I'm using the following code to get a ComplexHeatmap in R. I tried two different methods, specified in the comments in the code. The only difference between the two is that in the first one, I rely on the ComplexHeatmap to do the clustering, while in the second case, I do the clustering myself, and pass the hclust object to Heatmap. In theory, I should be getting the same clustering for the data, but I'm not. I'm not sure what I'm misunderstanding. I know the heatmaps should not be the same, but I believe the clustering of the samples should be. I've shared the data in this Github post about this. PS: The clustering is similar (but displayed in reversed order), but not the exact same.
lung = read.csv("all_lung.csv")
lung["subtype_grouped_meso"] = lung["subtype"]
lung[lung["subtype"] == "Not.Otherwise.Specified" | lung["subtype"] ==
"Epithelioid" | lung["subtype"] == "Sarcomatoid" |
lung["subtype"] == "Biphasic",
"subtype_grouped_meso"] = "meso"
subtype = lung[["subtype_grouped_meso"]]
rownames(lung) = lung[["X"]]
lung = lung[, chr_keep]
subtype_colors <- c(
"Adeno" = "red",
"Squamous" = "green",
"SCLC" = "blue",
"meso" = "orange"
)
lung = t(lung)
column_ha <- HeatmapAnnotation(subtype = subtype,
counts = log10(colSums(lung)),
col = list(subtype =
subtype_colors))
# Method 1
Heatmap(lung,
top_annotation = column_ha,
clustering_distance_columns = "pearson",
clustering_method_columns = "ward.D",
cluster_rows = F,
show_column_names = F,
show_row_names = F,
show_row_dend = F)
# Method 2 (manually do the clustering)
cor_matrix <- cor(lung, method = "pearson")
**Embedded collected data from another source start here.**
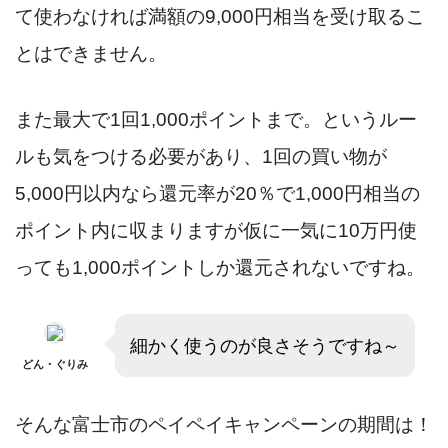
て使わなければ満額の9,000円相当を受け取るこ
とはできません。
また最大で1回1,000ポイントまで。というルー
ルも気をつける必要があり、1回の買い物が
5,000円以内なら還元率が20％で1,000円相当の
ポイント内に収まりますが仮に一気に10万円使
っても1,000ポイントしか還元されないですね。
細かく使うのが良さそうですね～
どん・ぐりみ
そんな富士市のペイペイキャンペーンの期間は！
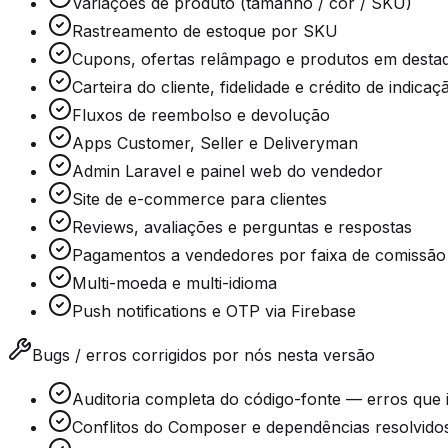
Variações de produto (tamanho / cor / SKU)
Rastreamento de estoque por SKU
Cupons, ofertas relâmpago e produtos em desta
Carteira do cliente, fidelidade e crédito de indicaç
Fluxos de reembolso e devolução
Apps Customer, Seller e Deliveryman
Admin Laravel e painel web do vendedor
Site de e-commerce para clientes
Reviews, avaliações e perguntas e respostas
Pagamentos a vendedores por faixa de comissão
Multi-moeda e multi-idioma
Push notifications e OTP via Firebase
Bugs / erros corrigidos por nós nesta versão
Auditoria completa do código-fonte — erros que 
Conflitos do Composer e dependências resolvido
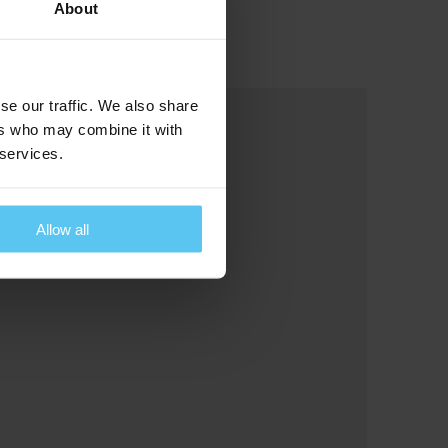
About
se our traffic. We also share
ers who may combine it with
 services.
Allow all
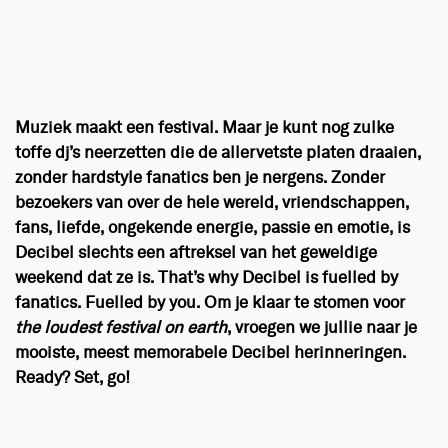
Muziek maakt een festival. Maar je kunt nog zulke
toffe dj’s neerzetten die de allervetste platen draaien,
zonder hardstyle fanatics ben je nergens. Zonder
bezoekers van over de hele wereld, vriendschappen,
fans, liefde, ongekende energie, passie en emotie, is
Decibel slechts een aftreksel van het geweldige
weekend dat ze is. That’s why Decibel is fuelled by
fanatics. Fuelled by you. Om je klaar te stomen voor
the loudest festival on earth
, vroegen we jullie naar je
mooiste, meest memorabele Decibel herinneringen.
Ready? Set, go!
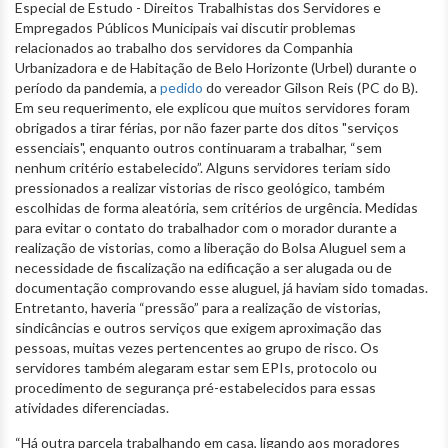
Especial de Estudo - Direitos Trabalhistas dos Servidores e
Empregados Públicos Municipais vai discutir problemas
relacionados ao trabalho dos servidores da Companhia
Urbanizadora e de Habitação de Belo Horizonte (Urbel) durante o
período da pandemia, a
pedido
do vereador Gilson Reis (PC do B).
Em seu requerimento, ele explicou que muitos servidores foram
obrigados a tirar férias, por não fazer parte dos ditos "serviços
essenciais", enquanto outros continuaram a trabalhar, “sem
nenhum critério estabelecido”. Alguns servidores teriam sido
pressionados a realizar vistorias de risco geológico, também
escolhidas de forma aleatória, sem critérios de urgência. Medidas
para evitar o contato do trabalhador com o morador durante a
realização de vistorias, como a liberação do Bolsa Aluguel sem a
necessidade de fiscalização na edificação a ser alugada ou de
documentação comprovando esse aluguel, já haviam sido tomadas.
Entretanto, haveria “pressão” para a realização de vistorias,
sindicâncias e outros serviços que exigem aproximação das
pessoas, muitas vezes pertencentes ao grupo de risco. Os
servidores também alegaram estar sem EPIs, protocolo ou
procedimento de segurança pré-estabelecidos para essas
atividades diferenciadas.
“Há outra parcela trabalhando em casa, ligando aos moradores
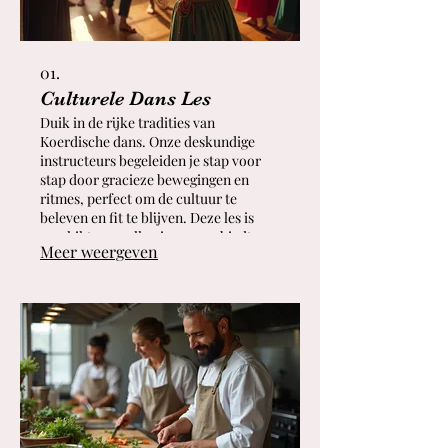
01.
Culturele Dans Les
Duik in de rijke tradities van
Koerdische dans. Onze deskundige
instructeurs begeleiden je stap voor
stap door gracieze bewegingen en
ritmes, perfect om de cultuur te
beleven en fit te blijven. Deze les is
geschikt voor alle niveaus en biedt een
Meer weergeven
leuke en interactieve manier om je
culturele banden te versterken.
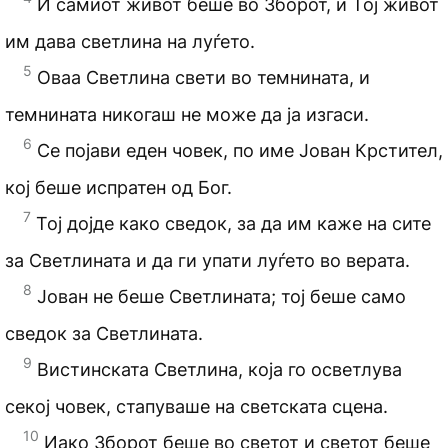
И самиот живот беше во Зборот, и Тој живот
им дава светлина на луѓето.
5
Оваа Светлина свети во темнината, и
темнината никогаш не може да ја изгаси.
6
Се појави еден човек, по име Јован Крстител,
кој беше испратен од Бог.
7
Тој дојде како сведок, за да им каже на сите
за Светлината и да ги упати луѓето во верата.
8
Јован не беше Светлината; тој беше само
сведок за Светлината.
9
Вистинската Светлина, која го осветлува
секој човек, стапуваше на светската сцена.
10
Иако Зборот беше во светот и светот беше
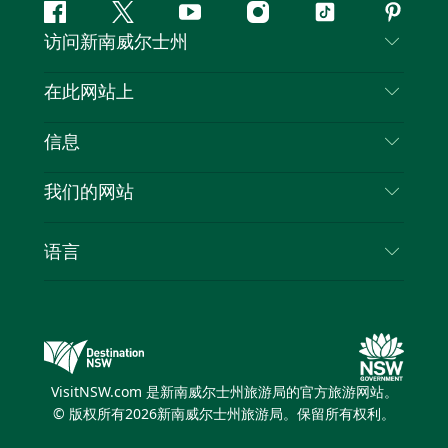
Facebook
叽
YouTube
Instagram
抖
Pintere
访问新南威尔士州
叽
音
喳
联系我们
在此网站上
喳
免责声明
目的地
信息
隐私
推荐活动
旅行信息
Cookie 通知
我们的网站
新南威尔士州公路旅行
列出您的业务
使用条款
Sydney.com
活动
语言
新南威尔士州的商业
新南威尔士州旅游局企业网站
住宿
新南威尔士州的教育
新南威尔士州商务活动
优惠
新南威尔士州旅游局媒体中心
缤纷悉尼灯光音乐节
VisitNSW.com 是新南威尔士州旅游局的官方旅游网站。
© 版权所有
2026
新南威尔士州旅游局。保留所有权利。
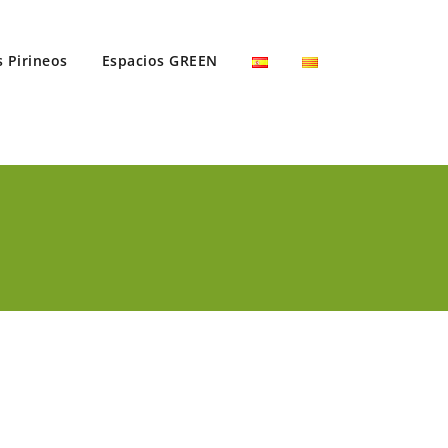
s Pirineos
Espacios GREEN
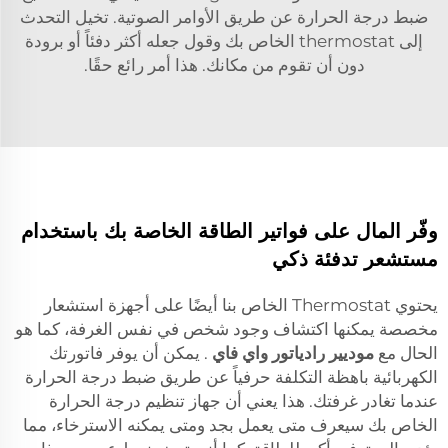
ضبط درجة الحرارة عن طريق الأوامر الصوتية. تخيل التحدث
إلى thermostat الخاص بك وقول جعله أكثر دفئاً أو برودة
دون أن تقوم من مكانك. هذا أمر رائع حقًا.
وفّر المال على فواتير الطاقة الخاصة بك باستخدام
مستشعر تدفئة ذكي
يحتوي Thermostat الخاص بنا أيضًا على أجهزة استشعار
مخصصة يمكنها اكتشاف وجود شخص في نفس الغرفة، كما هو
الحال مع
موديير رادياتور واي فاي
. يمكن أن يوفر فاتورتك
الكهربائية باهظة التكلفة حرفياً عن طريق ضبط درجة الحرارة
عندما تغادر غرفتك. هذا يعني أن جهاز تنظيم درجة الحرارة
الخاص بك سيعرف متى يعمل بجد ومتى يمكنه الاسترخاء، مما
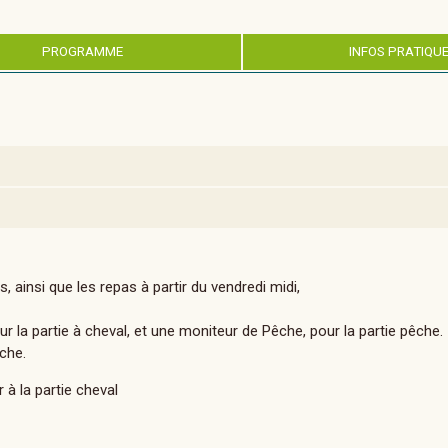
PROGRAMME
INFOS PRATIQU
, ainsi que les repas à partir du vendredi midi,
 la partie à cheval, et une moniteur de Pêche, pour la partie pêche.
che.
à la partie cheval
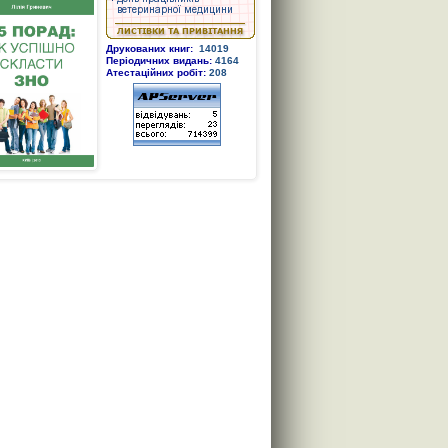
Друкованих книг:
14019
Періодичних видань:
4164
Атестаційних робіт:
208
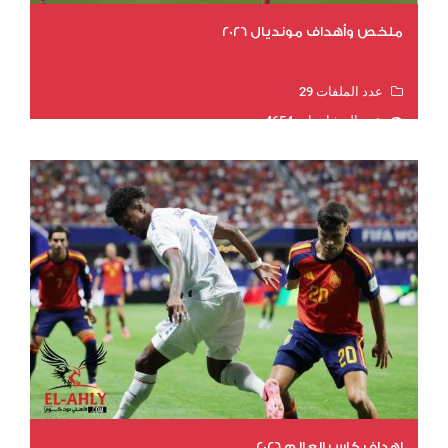
ملخص وأهداف مونديال 2026
عدد الملفات 29
عدد المشاهدات 4654
اهداف كاس العالم 2026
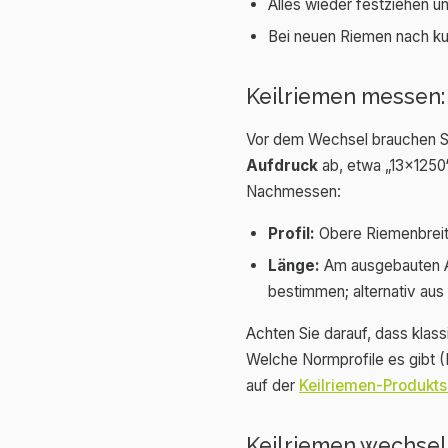
Alles wieder festziehen un
Bei neuen Riemen nach kur
Keilriemen messen:
Vor dem Wechsel brauchen Si
Aufdruck
ab, etwa „13x1250“ 
Nachmessen:
Profil:
Obere Riemenbreite
Länge:
Am ausgebauten A
bestimmen; alternativ au
Achten Sie darauf, dass klas
Welche Normprofile es gibt (
auf der
Keilriemen-Produkts
Keilriemen wechseln:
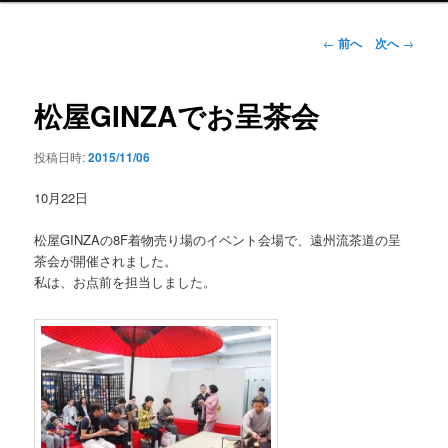
ン
メ
投
←
前へ
次へ
→
ニ
稿
ュ
ナ
ー
ビ
松屋GINZAでお呈茶会
ゲ
ー
投稿日時:
2015/11/06
シ
ョ
10月22日
ン
松屋GINZAの8F着物売り場のイベント会場で、遠州流茶道の呈
茶会が開催されました。
私は、お点前を担当しました。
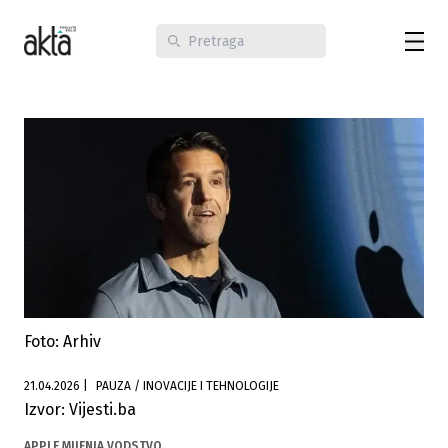
Foto: Arhiv
21.04.2026
|
PAUZA / INOVACIJE I TEHNOLOGIJE
Izvor: Vijesti.ba
APPLE MIJENJA VODSTVO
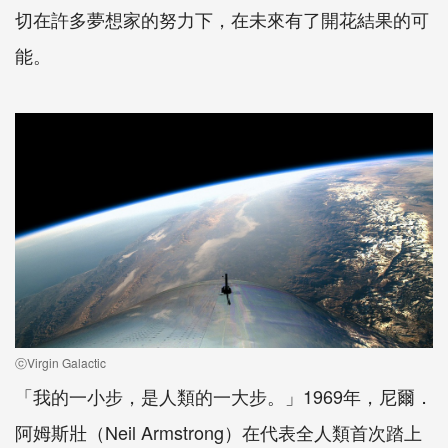
切在許多夢想家的努力下，在未來有了開花結果的可
能。
ⓒVirgin Galactic
「我的一小步，是人類的一大步。」1969年，尼爾．
阿姆斯壯（Neil Armstrong）在代表全人類首次踏上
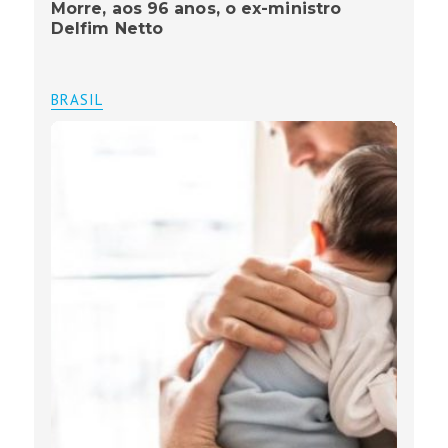
Morre, aos 96 anos, o ex-ministro
Delfim Netto
BRASIL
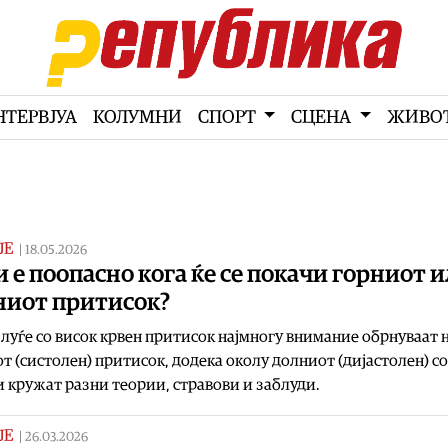
НТЕРВЈУА
КОЛУМНИ
СПОРТ
СЦЕНА
ЖИВО
ЈЕ
|
18.05.2026
 е поопасно кога ќе се покачи горниот 
ниот притисок?
луѓе со висок крвен притисок најмногу внимание обрнуваат 
т (систолен) притисок, додека околу долниот (дијастолен) со
 кружат разни теории, стравови и заблуди.
ЈЕ
|
26.03.2026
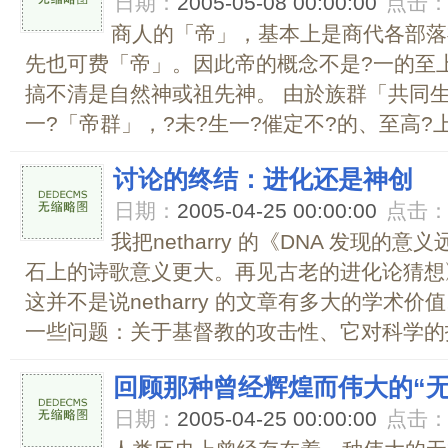
日期：
2005-05-08 00:00:00
点击
商人的「帝」，基本上是商代各部落
先也可费「帝」。因此帝的概念不是?一的至
搞不清是自然神或祖先神。 由於族群「共同生
一?「帝群」，?未?生一?催定不?的、至高?上的
讨论的终结：进化还是神创
日期：
2005-04-25 00:00:00
点击
我把netharry 的《DNA 发现
石上的诗歌意义更大。再见古老的进化论猜想
这并不是说netharry 的文章有多大的学术价
一些问题：关于基督教的攻击性、它对科学的抵
回顾那种曾经辉煌而伟大的“无
日期：
2005-04-25 00:00:00
点击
cor_distance <- as.dist(1 - cor_matrix)
hc <- hclust(cor_distance, method = "ward.D")
Heatmap(cor_matrix,
top_annotation = column_ha,
name = "correlation",
cluster_columns = hc,
cluster_rows = hc,
show_column_names = F,
show_row_names = F,
show_row_dend = F,
col = colorRamp2(c(-1, 0, 1), c("blue", "white", "red")))
I found a similar question here. The punchline is best described by the reorder.dendogram
function from the stats
package:
There are many different orderings of a dendrogram that are consistent with the structure imposed. This function takes a dendrogram and a vector of values and reorders the dendrogram in the order of the supplied vector, maintaining the constraints on the dendrogram.